Many homeowners can't keep up with their mortgage payments. This could happen if your income drops, your property taxes rise, or your general expenses increase to a point where something has to give. When a property owner is in this position, a deed in lieu of foreclosure, also called a mortgage release, might be the best option.
What is a deed in lieu of foreclosure?
As the name implies, a deed in lieu of foreclosure lets a borrower avoid full-fledged foreclosure proceedings, lessening (though not eliminating) the damage to that borrower's credit. When you use this foreclosure alternative, you voluntarily transfer your property's title to your mortgage lender, as opposed to having your mortgage lender come after you for the title.
Of course, if you're not underwater on your mortgage loan -- meaning your home is worth at least as much as your remaining mortgage balance -- there's always the option to sell it and unload those unaffordable mortgage payments. Real estate doesn't always appreciate, and when your home is worth less than your remaining loan balance, things get trickier. At that point, you have a couple of options to pursue with your lender: a short sale or a deed in lieu of foreclosure.
Many people are familiar with short sales -- your lender agrees to let you sell your home for whatever the market commands and effectively lets you off the hook for the amount it’s short (hence the name). A deed in lieu of foreclosure is a less common transaction, but it may be worth considering if you just can't pay your mortgage debt.
Why might a bank agree to a deed in lieu of foreclosure?
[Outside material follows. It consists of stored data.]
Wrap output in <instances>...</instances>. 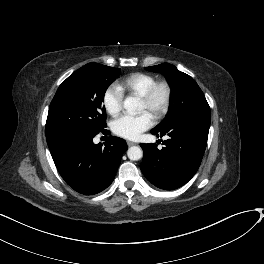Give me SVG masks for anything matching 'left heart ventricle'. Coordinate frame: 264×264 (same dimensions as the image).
Listing matches in <instances>:
<instances>
[{"label": "left heart ventricle", "mask_w": 264, "mask_h": 264, "mask_svg": "<svg viewBox=\"0 0 264 264\" xmlns=\"http://www.w3.org/2000/svg\"><path fill=\"white\" fill-rule=\"evenodd\" d=\"M162 98H163V92H160L159 95H158V98L156 100V104L157 105H159L161 103ZM141 110L150 112L148 106L143 101H141Z\"/></svg>", "instance_id": "obj_1"}]
</instances>
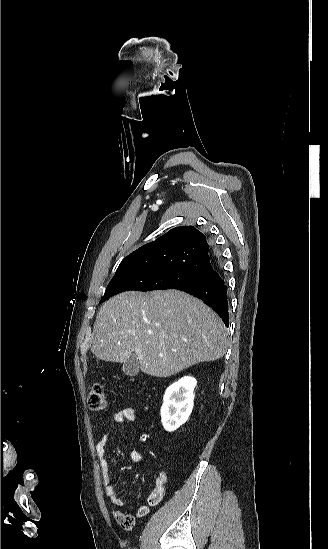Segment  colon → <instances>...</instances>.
<instances>
[{
  "mask_svg": "<svg viewBox=\"0 0 328 549\" xmlns=\"http://www.w3.org/2000/svg\"><path fill=\"white\" fill-rule=\"evenodd\" d=\"M107 400L104 388L101 384H95L92 386L88 395V405L92 410H102L106 407ZM114 518L117 523L126 530H132L135 526V518L131 514L123 513L121 511L113 512Z\"/></svg>",
  "mask_w": 328,
  "mask_h": 549,
  "instance_id": "5ec220e1",
  "label": "colon"
}]
</instances>
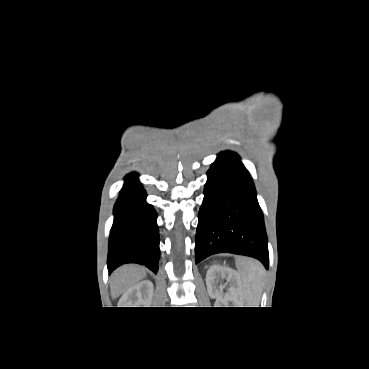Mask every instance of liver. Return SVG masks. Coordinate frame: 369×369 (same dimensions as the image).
Segmentation results:
<instances>
[{
	"label": "liver",
	"instance_id": "1",
	"mask_svg": "<svg viewBox=\"0 0 369 369\" xmlns=\"http://www.w3.org/2000/svg\"><path fill=\"white\" fill-rule=\"evenodd\" d=\"M146 276V271L136 265H127L117 269L111 278L112 298H117Z\"/></svg>",
	"mask_w": 369,
	"mask_h": 369
}]
</instances>
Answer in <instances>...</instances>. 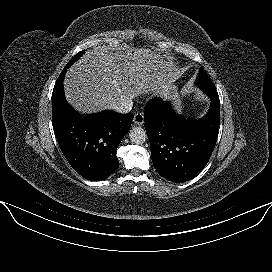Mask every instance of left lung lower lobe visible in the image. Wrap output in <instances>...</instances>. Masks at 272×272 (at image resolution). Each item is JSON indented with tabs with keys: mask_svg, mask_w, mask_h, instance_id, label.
Returning <instances> with one entry per match:
<instances>
[{
	"mask_svg": "<svg viewBox=\"0 0 272 272\" xmlns=\"http://www.w3.org/2000/svg\"><path fill=\"white\" fill-rule=\"evenodd\" d=\"M211 98L207 115L187 120L177 115L170 102L150 100L144 109L151 158L164 178L182 183L196 177L208 163L219 132L220 101L214 85L201 87Z\"/></svg>",
	"mask_w": 272,
	"mask_h": 272,
	"instance_id": "1",
	"label": "left lung lower lobe"
}]
</instances>
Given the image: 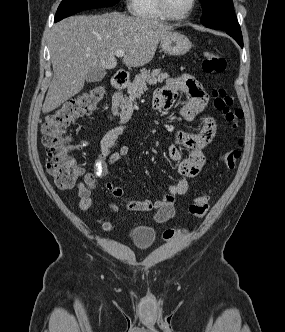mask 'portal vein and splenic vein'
Masks as SVG:
<instances>
[{"label":"portal vein and splenic vein","instance_id":"obj_1","mask_svg":"<svg viewBox=\"0 0 285 332\" xmlns=\"http://www.w3.org/2000/svg\"><path fill=\"white\" fill-rule=\"evenodd\" d=\"M115 54H116L117 57H123L125 55V51L117 50Z\"/></svg>","mask_w":285,"mask_h":332}]
</instances>
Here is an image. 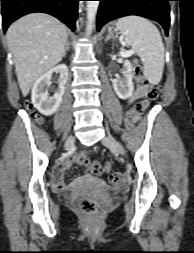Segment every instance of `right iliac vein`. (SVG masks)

The foreclosure process can be lengthy and costly to lenders who have to hire a foreclosure attorney and pay for legal fees. A deed in lieu of foreclosure is voluntary on the homeowner's part, so there's less drama and fewer expenses involved. Also, homeowners who fall behind on their mortgages tend to fall behind on property maintenance. With a deed in lieu of foreclosure, lenders can generally get their hands on delinquent properties sooner, thereby lowering the risk of extensive neglect.
What's in it for you?
Clearly, banks have plenty to gain by agreeing to a deed in lieu of foreclosure. But what do homeowners have to gain?
For one thing, you'll likely face less damage to your credit score. Though a deed in lieu of foreclosure remains on your credit report for up to seven years, just like a regular foreclosure, your credit score may not drop as far as it would with a regular foreclosure.
Furthermore, a deed in lieu of foreclosure could protect you from further financial losses. With a regular foreclosure sale, in many states, your lender can be granted a deficiency judgment and come after you for whatever balance isn't paid on your mortgage and for foreclosure costs, but with a deed in lieu of foreclosure, there's the option for a settlement agreement by negotiating the delinquent balance down to a lower amount or even eliminate it (though you may be liable for taxes on the portion of your mortgage that's forgiven debt).
Also, in some cases, a mortgage company might agree to give you some money to help you vacate your home and find a new one as part of the deal, sparing you that added expense when you're having financial difficulty.
Remember, your lender wants you out of that property as soon as possible once it's clear you can't keep up with it. Throwing some money at you is a good way to achieve that.
Is a deed in lieu of foreclosure the right solution for you?
If you're underwater on your mortgage, your best solution is generally to get your lender to agree to a short sale. This way, your lender writes off your remaining mortgage balance and you don't have to worry about being sued for the difference. But if your lender refuses to agree to a short sale, a deed in lieu of foreclosure may be a better route to take than sitting back and waiting for foreclosure.